Data excerpts
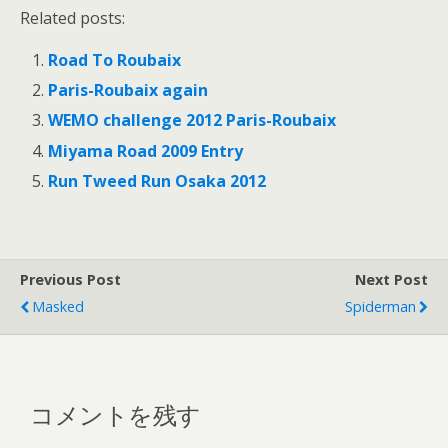
Related posts:
Road To Roubaix
Paris-Roubaix again
WEMO challenge 2012 Paris-Roubaix
Miyama Road 2009 Entry
Run Tweed Run Osaka 2012
Previous Post
Next Post
Masked
Spiderman
コメントを残す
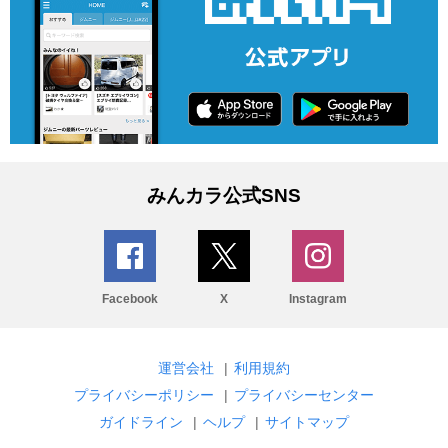
みんカラ公式SNS
Facebook
X
Instagram
運営会社
|
利用規約
プライバシーポリシー
|
プライバシーセンター
ガイドライン
|
ヘルプ
|
サイトマップ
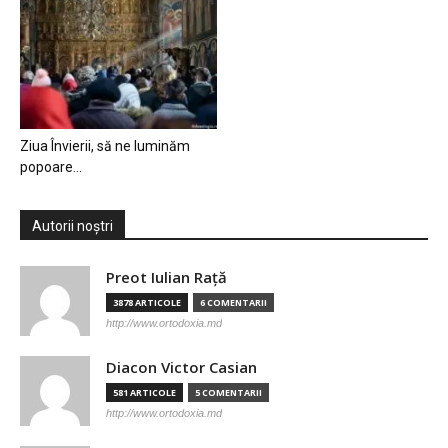
Ziua Învierii, să ne luminăm
popoare…
Autorii noștri
Preot Iulian Raţă
3878 ARTICOLE
6 COMENTARII
http://www.ortodoxia.md
Diacon Victor Casian
581 ARTICOLE
5 COMENTARII
http://www.ortodoxia.md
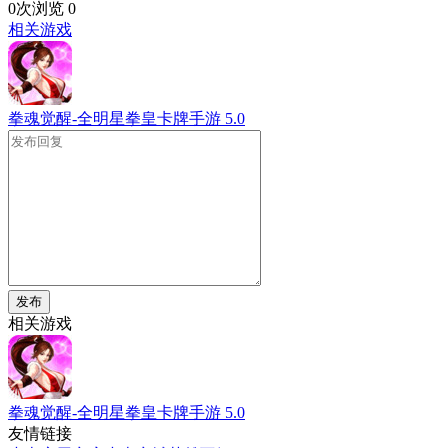
0次浏览
0
相关游戏
拳魂觉醒-全明星拳皇卡牌手游
5.0
发布
相关游戏
拳魂觉醒-全明星拳皇卡牌手游
5.0
友情链接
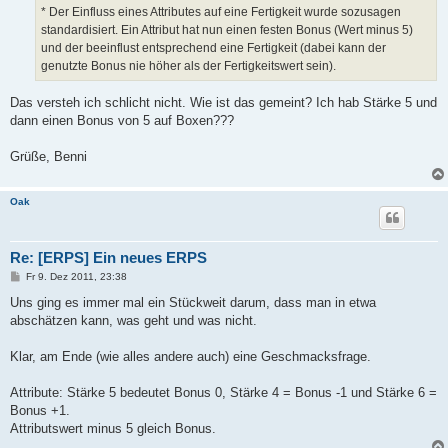
* Der Einfluss eines Attributes auf eine Fertigkeit wurde sozusagen
standardisiert. Ein Attribut hat nun einen festen Bonus (Wert minus 5)
und der beeinflust entsprechend eine Fertigkeit (dabei kann der
genutzte Bonus nie höher als der Fertigkeitswert sein).
Das versteh ich schlicht nicht. Wie ist das gemeint? Ich hab Stärke 5 und
dann einen Bonus von 5 auf Boxen???
Grüße, Benni
Oak
Re: [ERPS] Ein neues ERPS
B
Fr 9. Dez 2011, 23:38
e
i
Uns ging es immer mal ein Stückweit darum, dass man in etwa
t
abschätzen kann, was geht und was nicht.
r
a
g
Klar, am Ende (wie alles andere auch) eine Geschmacksfrage.
Attribute: Stärke 5 bedeutet Bonus 0, Stärke 4 = Bonus -1 und Stärke 6 =
Bonus +1.
Attributswert minus 5 gleich Bonus.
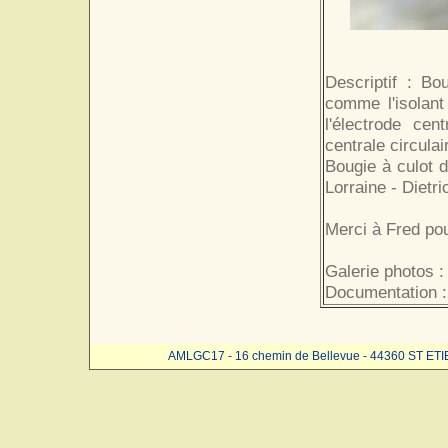
Descriptif : Bo
comme l'isolant
l'électrode cen
centrale circulai
Bougie à culot 
Lorraine - Dietri
Merci à Fred pou
Galerie photos :
Documentation 
AMLGC17 - 16 chemin de Bellevue - 44360 ST ET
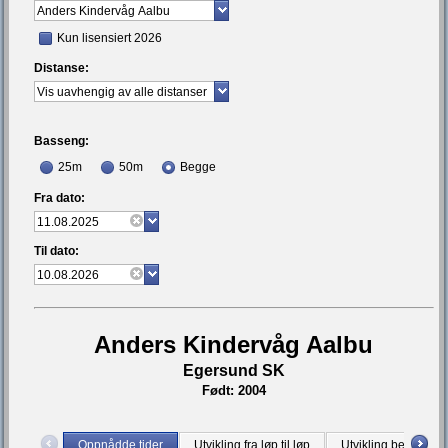
Kun lisensiert 2026
Distanse:
Basseng:
25m
50m
Begge
Fra dato:
Til dato:
Anders Kindervåg Aalbu
Egersund SK
Født: 2004
Oppnådde tider
Utvikling fra løp til løp
Utvikling bestetid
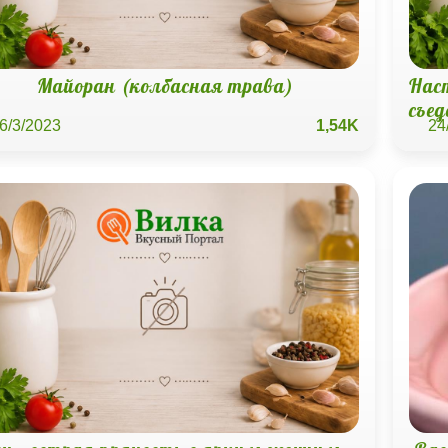
Майоран (колбасная трава)
Наст
съе
6/3/2023
1,54K
24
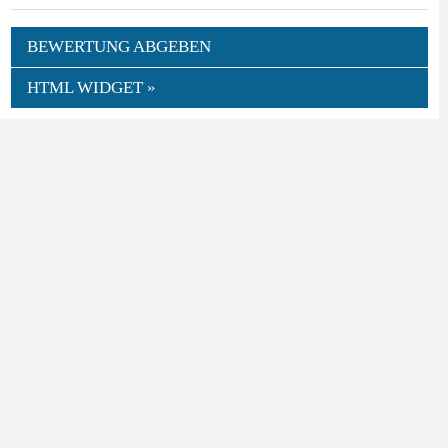
BEWERTUNG ABGEBEN
HTML WIDGET »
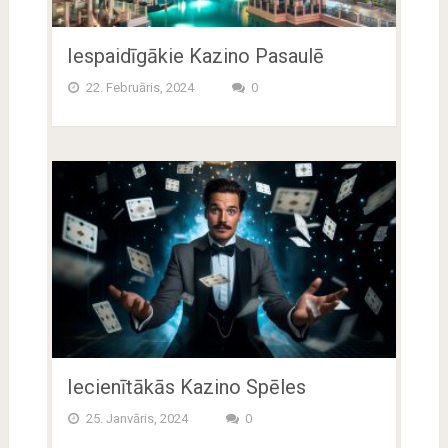
Iespaidīgākie Kazino Pasaulē
22. Februāris, 2024
0
Iecienītākās Kazino Spēles
25. Janvāris, 2024
0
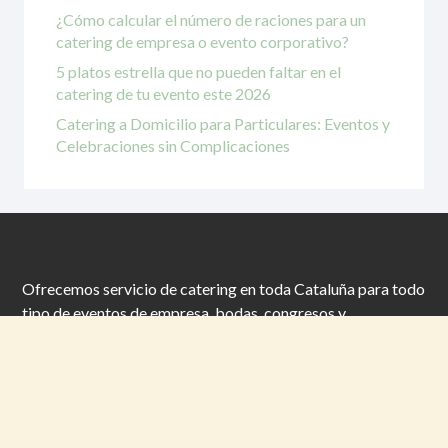
¿Cómo calcular el número de raciones para un
catering de empresa o evento corporativo?
5 platos estrella que no pueden faltar en el
catering de tu evento este 2026
Catering a Domicilio para Particulares: Eventos y
Celebraciones sin Complicaciones
Ofrecemos servicio de catering en toda Cataluña para todo
tipo de eventos de empresa, bodas, congresos y
celebraciones particulares, adaptándolo de forma
adecuada a las diferentes celebraciones de nuestra vida, ya
sea personal o profesional.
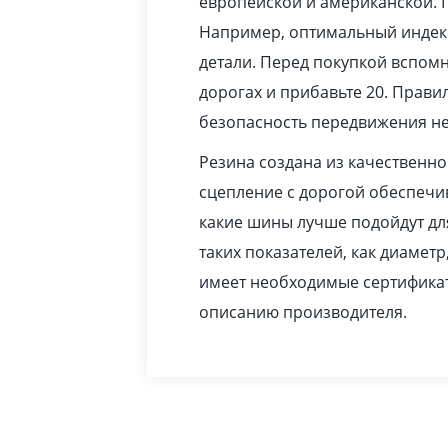
европейской и американской. 
Например, оптимальный индекс
детали. Перед покупкой вспомн
дорогах и прибавьте 20. Прав
безопасность передвижения не
Резина создана из качественн
сцепление с дорогой обеспечив
какие шины лучше подойдут дл
таких показателей, как диаметр
имеет необходимые сертификат
описанию производителя.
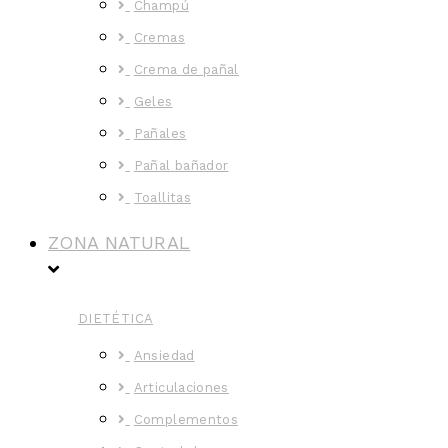
Champú
Cremas
Crema de pañal
Geles
Pañales
Pañal bañador
Toallitas
ZONA NATURAL
DIETÉTICA
Ansiedad
Articulaciones
Complementos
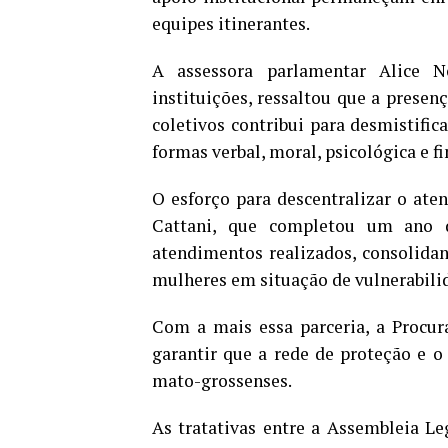
equipes itinerantes.
A assessora parlamentar Alice N
instituições, ressaltou que a presenç
coletivos contribui para desmistific
formas verbal, moral, psicológica e fi
O esforço para descentralizar o ate
Cattani, que completou um ano 
atendimentos realizados, consolida
mulheres em situação de vulnerabili
Com a mais essa parceria, a Procur
garantir que a rede de proteção e o
mato-grossenses.
As tratativas entre a Assembleia Le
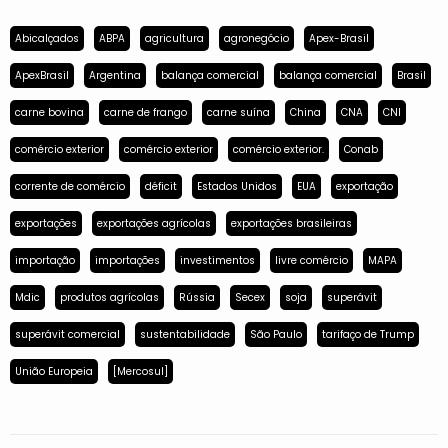
Abicalçados
ABPA
agricultura
agronegócio
Apex-Brasil
ApexBrasil
Argentina
balança comercial
balança comercial
Brasil
carne bovina
carne de frango
carne suína
China
CNA
CNI
comércio exterior
comércio exterior
comércio exterior.
Conab
corrente de comércio
déficit
Estados Unidos
EUA
exportação
exportações
exportações agrícolas
exportações brasileiras
importação
importações
investimentos
livre comércio
MAPA
Mdic
produtos agrícolas
Rússia
Secex
soja
superávit
superávit comercial
sustentabilidade
São Paulo
tarifaço de Trump
União Europeia
[Mercosul]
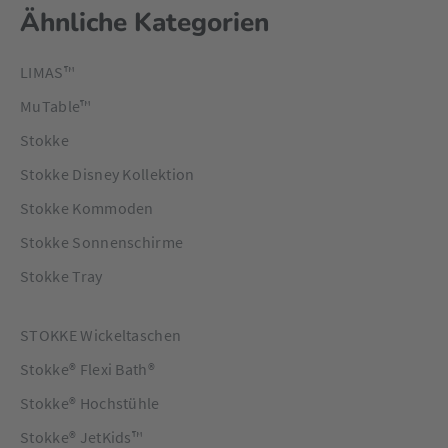
Ähnliche Kategorien
LIMAS™
MuTable™
Stokke
Stokke Disney Kollektion
Stokke Kommoden
Stokke Sonnenschirme
Stokke Tray
STOKKE Wickeltaschen
Stokke® Flexi Bath®
Stokke® Hochstühle
Stokke® JetKids™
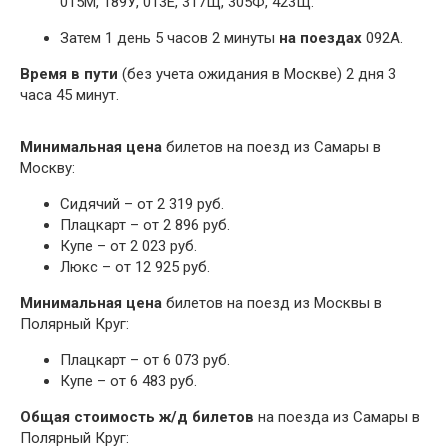
015М, 189У, 013Е, 317Щ, 305Ф, 423Щ.
Затем 1 день 5 часов 2 минуты
на поездах
092А.
Время в пути
(без учета ожидания в Москве) 2 дня 3
часа 45 минут.
Минимальная цена
билетов на поезд из Самары в
Москву:
Сидячий – от 2 319 руб.
Плацкарт – от 2 896 руб.
Купе – от 2 023 руб.
Люкс – от 12 925 руб.
Минимальная цена
билетов на поезд из Москвы в
Полярный Круг:
Плацкарт – от 6 073 руб.
Купе – от 6 483 руб.
Общая стоимость ж/д билетов
на поезда из Самары в
Полярный Круг:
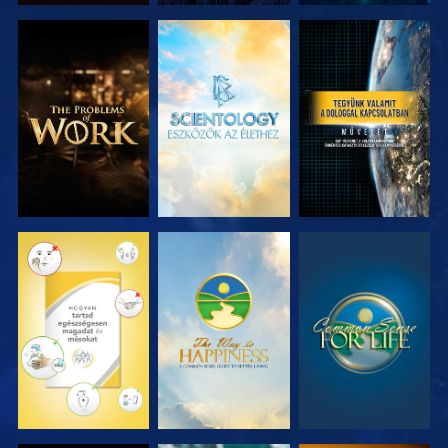
A SOROZAT
A SOROZAT
MŰSORNÉZÉS
RÉSZEI
RÉSZEI
MŰSORNÉZÉS
MŰSORNÉZÉS
MŰSORNÉZÉS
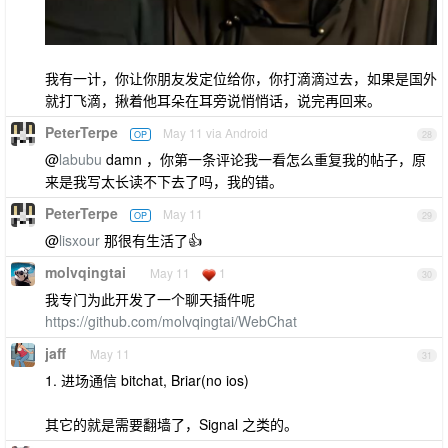
我有一计，你让你朋友发定位给你，你打滴滴过去，如果是国外
就打飞滴，揪着他耳朵在耳旁说悄悄话，说完再回来。
PeterTerpe
May 11 via Android
OP
28
@
labubu
damn ，你第一条评论我一看怎么重复我的帖子，原
来是我写太长读不下去了吗，我的错。
PeterTerpe
May 11
OP
29
@
lisxour
那很有生活了👍
molvqingtai
May 11
1
30
我专门为此开发了一个聊天插件呢
https://github.com/molvqingtai/WebChat
jaff
May 11
31
1. 进场通信 bitchat, Briar(no ios)
其它的就是需要翻墙了，Signal 之类的。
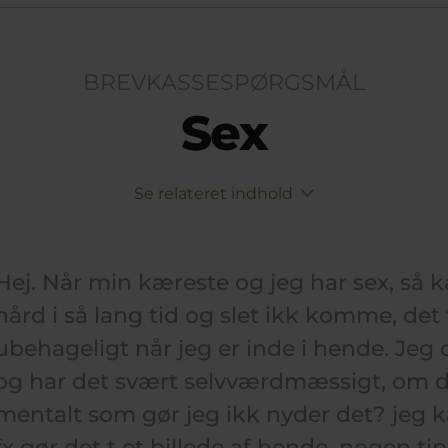
BREVKASSESPØRGSMÅL
Sex
Se relateret indhold
Hej. Når min kæreste og jeg har sex, så 
hård i så lang tid og slet ikk komme, det 
ubehageligt når jeg er inde i hende. Jeg
og har det svært selvværdmæssigt, om 
mentalt som gør jeg ikk nyder det? jeg
fx gør det t et billede af hende. nogen t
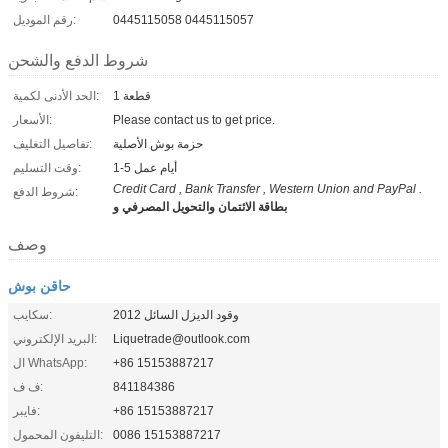
0445115058 0445115057
رقم الموديل:
شروط الدفع والشحن
1 قطعة
الحد الأدنى لكمية:
Please contact us to get price.
الأسعار:
حزمة بوش الأصلية
تفاصيل التغليف:
1-5 أيام عمل
وقت التسليم:
Credit Card , Bank Transfer , Western Union and PayPal .
شروط الدفع:
بطاقة الائتمان والتحويل المصرفي و
وصف
حاقن بوش
وقود الديزل السائل 2012
سكايب:
Liquetrade@outlook.com
البريد الإلكتروني:
+86 15153887217
ال WhatsApp:
841184386
ف ف:
+86 15153887217
فايبر:
0086 15153887217
التليفون المحمول:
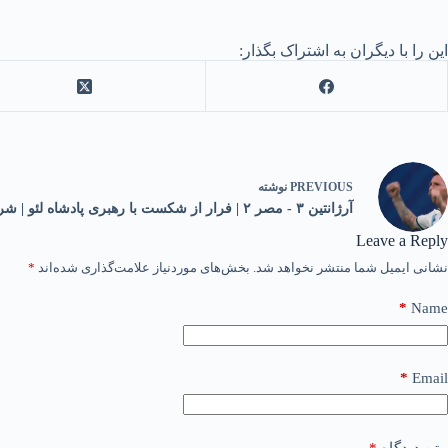
این را با دیگران به اشتراک بگذار:
PREVIOUS
نوشته
آرژانتین ۳ - مصر ۲ | فرار از شکست با رهبری پادشاه لئو | شرح بازی
Leave a Reply
نشانی ایمیل شما منتشر نخواهد شد.
بخش‌های موردنیاز علامت‌گذاری شده‌اند
*
*
Name
*
Email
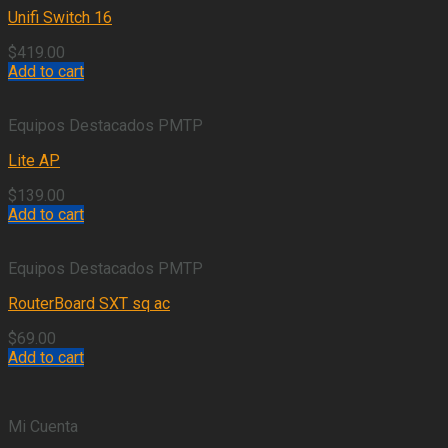
Unifi Switch 16
$
419.00
Add to cart
Equipos Destacados PMTP
Lite AP
$
139.00
Add to cart
Equipos Destacados PMTP
RouterBoard SXT sq ac
$
69.00
Add to cart
Mi Cuenta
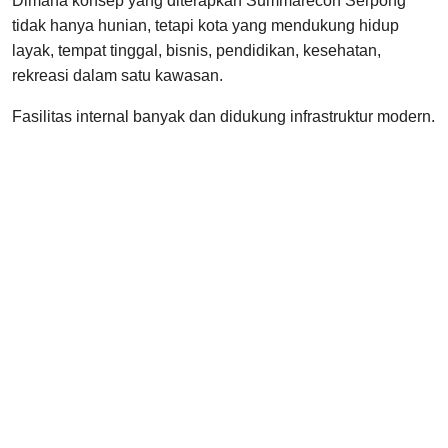
Dimana konsep yang diterapkan Summarecon Serpong
tidak hanya hunian, tetapi kota yang mendukung hidup
layak, tempat tinggal, bisnis, pendidikan, kesehatan,
rekreasi dalam satu kawasan.
Fasilitas internal banyak dan didukung infrastruktur modern.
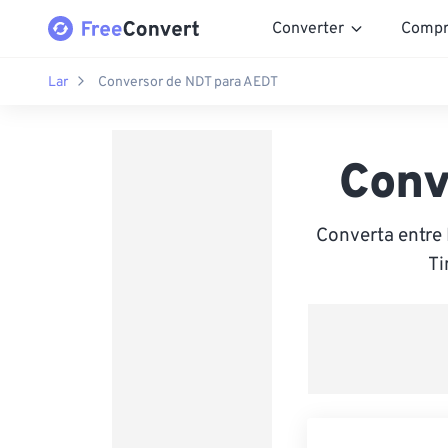
Converter
Compr
Lar
Conversor de NDT para AEDT
Conv
Converta entre
Ti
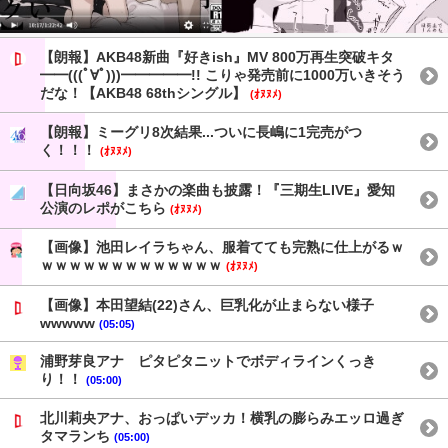
【朗報】AKB48新曲『好きish』MV 800万再生突破キタ
━━(((ﾟ∀ﾟ)))━━━━━!! こりゃ発売前に1000万いきそう
だな！【AKB48 68thシングル】
(ｵﾇﾇﾒ)
【朗報】ミーグリ8次結果...ついに長嶋に1完売がつ
く！！！
(ｵﾇﾇﾒ)
【日向坂46】まさかの楽曲も披露！『三期生LIVE』愛知
公演のレポがこちら
(ｵﾇﾇﾒ)
【画像】池田レイラちゃん、服着てても完熟に仕上がるｗ
ｗｗｗｗｗｗｗｗｗｗｗｗｗ
(ｵﾇﾇﾒ)
【画像】本田望結(22)さん、巨乳化が止まらない様子
wwwww
(05:05)
浦野芽良アナ ピタピタニットでボディラインくっき
り！！
(05:00)
北川莉央アナ、おっぱいデッカ！横乳の膨らみエッロ過ぎ
タマランち
(05:00)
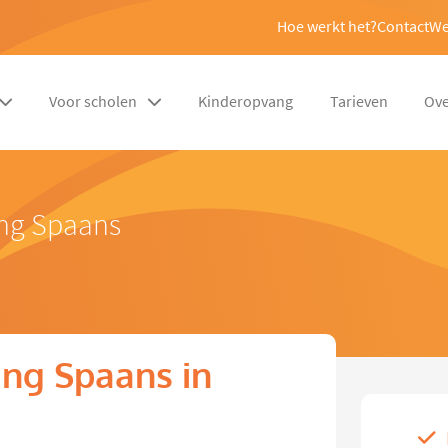
Hoe werkt het?
Contact
We
Voor scholen
Kinderopvang
Tarieven
Ove
ing Spaans
ng Spaans in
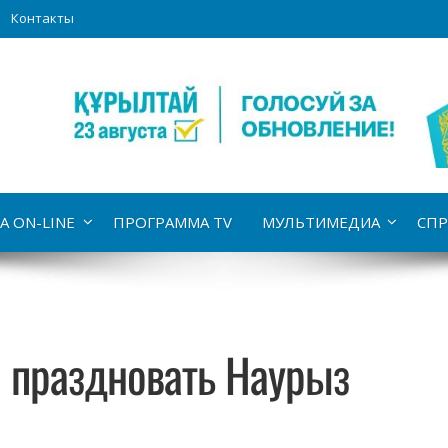
Контакты
А ON-LINE
ПРОГРАММА TV
МУЛЬТИМЕДИА
СПР
 праздновать Наурыз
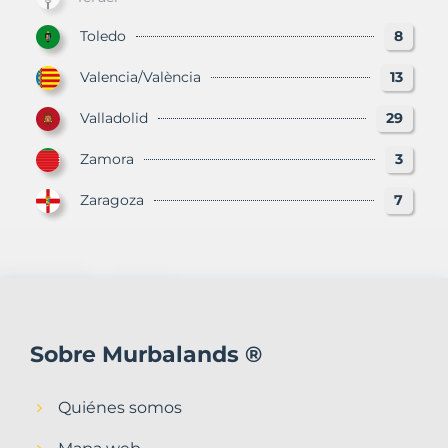
Toledo
8
Valencia/València
13
Valladolid
29
Zamora
3
Zaragoza
7
Sobre Murbalands ®
Quiénes somos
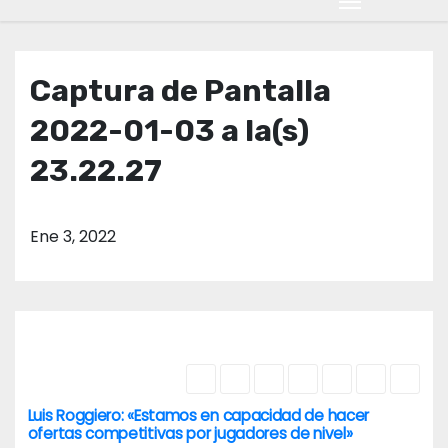
o
Captura de Pantalla
2022-01-03 a la(s)
23.22.27
Ene 3, 2022
Luis Roggiero: «Estamos en capacidad de hacer
N
ofertas competitivas por jugadores de nivel»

_Task to complete:_ Using the entries above, copy out all lines that contain the string "carne".

_Written reply:_
carne bovina
carne de frango
carne suína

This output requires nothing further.